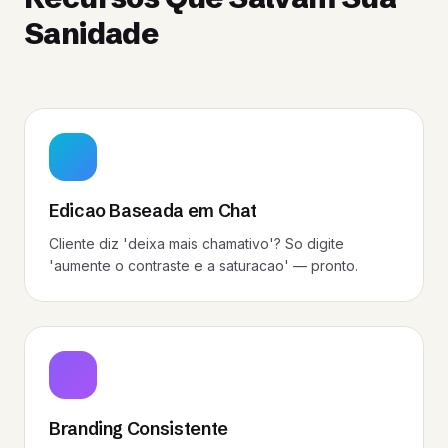
Sanidade
Edicao Baseada em Chat
Cliente diz 'deixa mais chamativo'? So digite
'aumente o contraste e a saturacao' — pronto.
Branding Consistente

(What to do): Omit the pictures; restate every entry word for word.

(Solution to the exercise):
Sanidade
Edicao Baseada em Chat
Cliente diz 'deixa mais chamativo'? So digite
'aumente o contraste e a saturacao' — pronto.
Branding Consistente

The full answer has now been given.